Neben der Wissenslücke klafft nicht selten auch eine technische Lücke, nämlich immer dann, wenn verbindliche schriftliche Anweisungen durch die implementierte Soft- und Hardware nicht umgesetzt werden. Passwörter haben nicht die vorgeschriebene Länge oder werden nicht regelmäßig geändert. Oder Anweisungen werden einfach ungesichert per E-Mail verschickt und vorhandene Sicherheits-Patches nicht eingespielt. Ein ganzheitliches Sicherheits-Management muss also sicherstellen, dass die Lücke zwischen Richtlinien und Technik geschlossen ist. „Unsere Erfahrungen aus zahlreichen Kundenprojekten bei namhaften Unternehmen zeigen, dass sich ein Kreislauf mit vier Schritten anbietet, um einerseits einen Sicherheitsprozess aufzubauen und andererseits den Prozess lebendig zu halten“, sagt Sicherheitsexperte Weigel.

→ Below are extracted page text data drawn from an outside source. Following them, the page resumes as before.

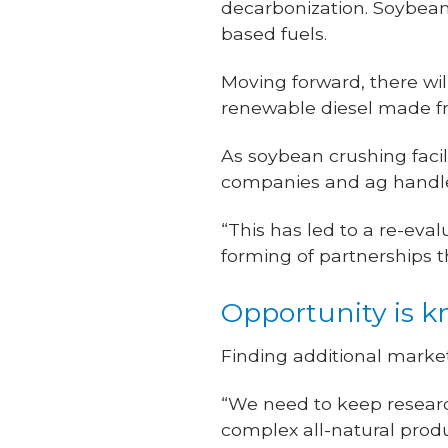
decarbonization. Soybeans
based fuels.
Moving forward, there wil
renewable diesel made fr
As soybean crushing facil
companies and ag handler
“This has led to a re-eva
forming of partnerships 
Opportunity is 
Finding additional marke
“We need to keep resear
complex all-natural prod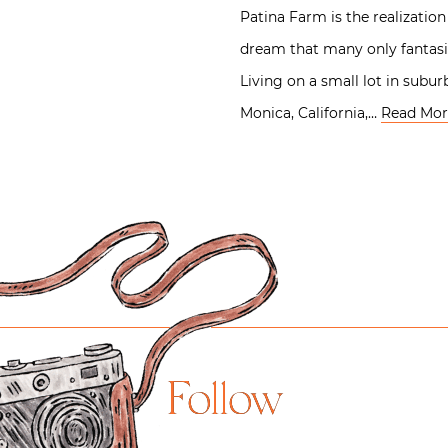
Patina Farm is the realization
dream that many only fantasi
Living on a small lot in subu
Monica, California,…
Read Mor
Follow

Zunächst sollten Unternehmen eine Schwachstellen-Analyse (Vulnerability Management) vornehmen, mit der sie die aktuelle Ist-Situation über alle Systeme und IT-Plattformen hinweg aufzeichnen: Wo steht das Unternehmen, wie sind Server und Netze konfiguriert, ist die Hardware abgesichert? Hierbei dreht es sich nicht nur um „klassische“ Schwachstellen im Sinne von Exploits, sondern um einen Ansatz, der sowohl Raum für das herkömmliche Schwachstellenmanagement lässt als auch Konfigurationsfehler aufdeckt. Ist diese technische Landkarte gezeichnet, lassen sich die Schwachstellen korrekt und vollständig ermitteln. Wichtig ist dabei, sich in diesem ersten Schritt nicht gleich zu übernehmen und zu glauben, dass sich alle Schwachstellen sofort beseitigen lassen. Es bietet sich daher an, eine Art Minimum-Richtlinie (Baseline) festzulegen und innerhalb eines festgelegten Zeitrahmens beispielsweise die größten zehn oder 20 Schwachstellen zu beseitigen.
Im nächsten Schritt geht es bei der Fehlererkennung (Event Detection) darum, den Umfang an sicherheitsrelevanten Vorgängen und Systemen zu überwachen, der durch die Baseline beschrieben ist. Häufig besteht die Gefahr, dass dieser Startumfang von Unternehmen zu groß gewählt wird und die Konsolen der Systemadministratoren nach wenigen Wochen, manchmal sogar Tagen, berlaufen. Und das leider nicht nur mit echten Fehlern, sondern auch mit Meldungen, die vom System als Störung erkannt wurden, aber in Wirklichkeit kein Problem darstellen – die so genannten „False Positives“. Die menschliche Folge dieses Problems: Tritt dies häufig auf, sinkt die Aufmerksamkeit der Beobachter. Es ist daher wichtig zu wissen welche Ereignisse gespeichert werden, was ein echter Fehler ist und vor allem, was nicht. Diese Fragestellungen werden im Schritt drei, dem „Event Management“, beantwortet.
Den Kreislauf schließt Schritt vier „Incident Response“, der die Fragen beantwortet, wie ein Unternehmen mit Störungen umgehen sollte und welche Maßnahmen eingeleitet werden müssen. Dazu gehört neben dem technischen Personal auch die Rechtsabteilung, die Personalabteilung, die Revision und eventuell das Controlling einzubinden, um bei einem relevanten Vorfall geeignete Schritte vorzunehmen – ganz gleich, ob der Angreifer von innen oder außen kommt. Tritt ein Angriff oder Verstoß auf, wird überprüft, ob er durch die Überwachung auf Basis der Minimum-Baseline beschrieben ist. Ist er das nicht, werden die Minimumregeln um die neu gewonnenen Erfahrungen erweitert. Durch das Vollziehen des oben beschriebenen Prozesses wächst die Baseline Schritt für Schritt auf sehr maßvolle Art und Weise und erlaubt es den Unternehmen einen durchführbaren Sicherheitsprozess zu implementieren.
Nun ist aus rein menschlicher Sicht jede Richtlinie dazu da, dass gegen sie verstoßen wird. Insofern ist innerhalb des Sicherheitsprozesses zu beschreiben wie mit Abweichungen bezogen auf die Richtlinien umgegangen werden soll. Ausnahmen sind einzuplanen und stellen dann, wenn sie eintreten, ein meist akzeptiertes und vorhergesehenes Risiko dar.